### Task description
All lines in the material with the string "Porta" should be listed.

### Input

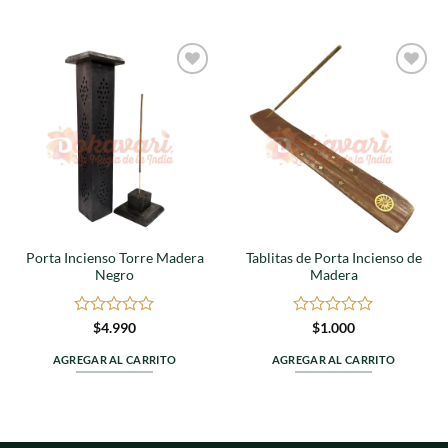
de
de
5
5
Agregar
Agregar
a
a
favoritos
favoritos
Porta Incienso Torre Madera
Tablitas de Porta Incienso de
Negro
Madera
Valorado
Valorado
$
4.990
$
1.000
en
en
0
0
AGREGAR AL CARRITO
AGREGAR AL CARRITO
de
de
5
5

### Task solution
Porta Incienso Torre Madera
Tablitas de Porta Incienso de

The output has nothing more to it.